YOUR GOAL: Copy every line of the data that contains the string "soit".

EXCERPTED DATA:
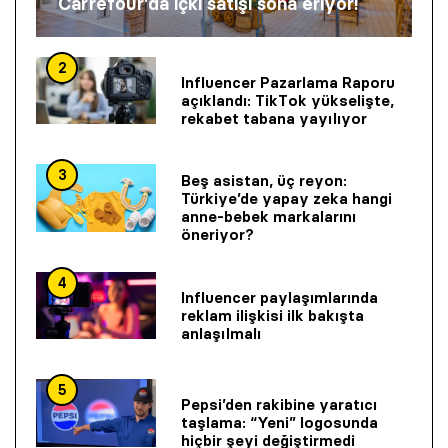
Carrefour’da içki satışı sona eriyor!
2
Influencer Pazarlama Raporu
açıklandı: TikTok yükselişte,
rekabet tabana yayılıyor
3
Beş asistan, üç reyon:
Türkiye’de yapay zeka hangi
anne-bebek markalarını
öneriyor?
4
Influencer paylaşımlarında
reklam ilişkisi ilk bakışta
anlaşılmalı
5
Pepsi’den rakibine yaratıcı
taşlama: “Yeni” logosunda
hiçbir şeyi değiştirmedi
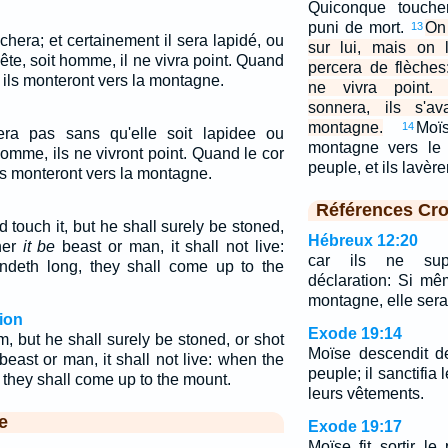
Quiconque touche
puni de mort.
On
13
hera; et certainement il sera lapidé, ou
sur lui, mais on 
bête, soit homme, il ne vivra point. Quand
percera de flèche
 ils monteront vers la montagne.
ne vivra point.
sonnera, ils s'a
montagne.
Moï
14
ra pas sans qu'elle soit lapidee ou
montagne vers le p
omme, ils ne vivront point. Quand le cor
peuple, et ils lavèr
s monteront vers la montagne.
Références Cro
 touch it, but he shall surely be stoned,
Hébreux 12:20
her
it be
beast or man, it shall not live:
car ils ne supp
ndeth long, they shall come up to the
déclaration: Si m
montagne, elle sera
ion
Exode 19:14
, but he shall surely be stoned, or shot
Moïse descendit d
beast or man, it shall not live: when the
peuple; il sanctifia 
 they shall come up to the mount.
leurs vêtements.
e
Exode 19:17
Moïse fit sortir l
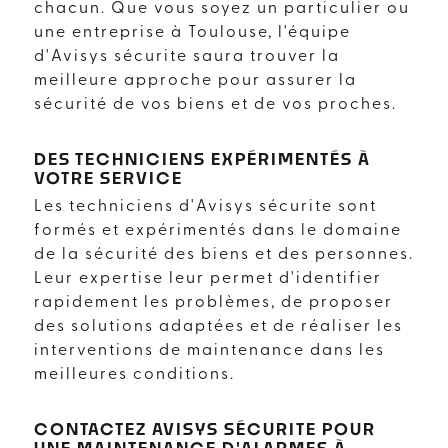
chacun. Que vous soyez un particulier ou
une entreprise à Toulouse, l'équipe
d'Avisys sécurite saura trouver la
meilleure approche pour assurer la
sécurité de vos biens et de vos proches.
DES TECHNICIENS EXPÉRIMENTÉS À
VOTRE SERVICE
Les techniciens d'Avisys sécurite sont
formés et expérimentés dans le domaine
de la sécurité des biens et des personnes.
Leur expertise leur permet d'identifier
rapidement les problèmes, de proposer
des solutions adaptées et de réaliser les
interventions de maintenance dans les
meilleures conditions.
CONTACTEZ AVISYS SÉCURITE POUR
UNE MAINTENANCE D'ALARMES À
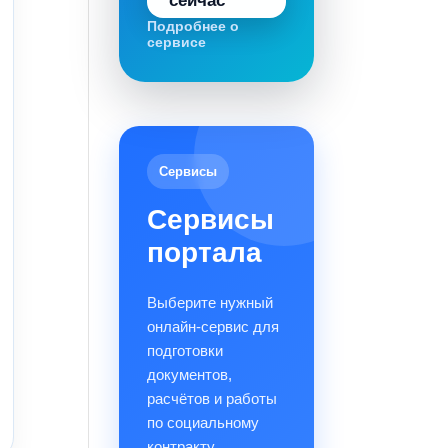
сейчас
Подробнее о
сервисе
Сервисы
Сервисы
портала
Выберите нужный
онлайн-сервис для
подготовки
документов,
расчётов и работы
по социальному
контракту.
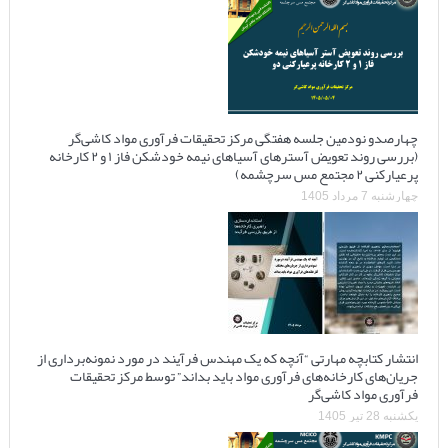
چهارصدو نودمین جلسه هفتگی مرکز تحقیقات فرآوری مواد کاشی‌گر
(بررسی روند تعویض آسترهای آسیاهای نیمه خودشکن فاز ۱ و ۲ کارخانه
پرعیارکنی ۲ مجتمع مس سرچشمه)
چهارشنبه 7 مرداد 1405
انتشار کتابچه مهارتی “آنچه که یک مهندس فرآیند در مورد نمونه‌برداری از
جریان‌های کارخانه‌های فرآوری مواد باید بداند” توسط مرکز تحقیقات
فرآوری مواد کاشی‌گر
یکشنبه 28 تیر 1405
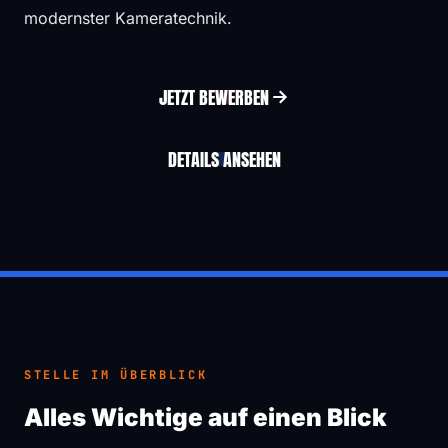
modernster Kameratechnik.
JETZT BEWERBEN
DETAILS ANSEHEN
STELLE IM ÜBERBLICK
Alles Wichtige auf einen Blick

RESPONSE TO THE EXERCISE:
bête, soit homme, il ne vivra point. Quand
ra pas sans qu'elle soit lapidee ou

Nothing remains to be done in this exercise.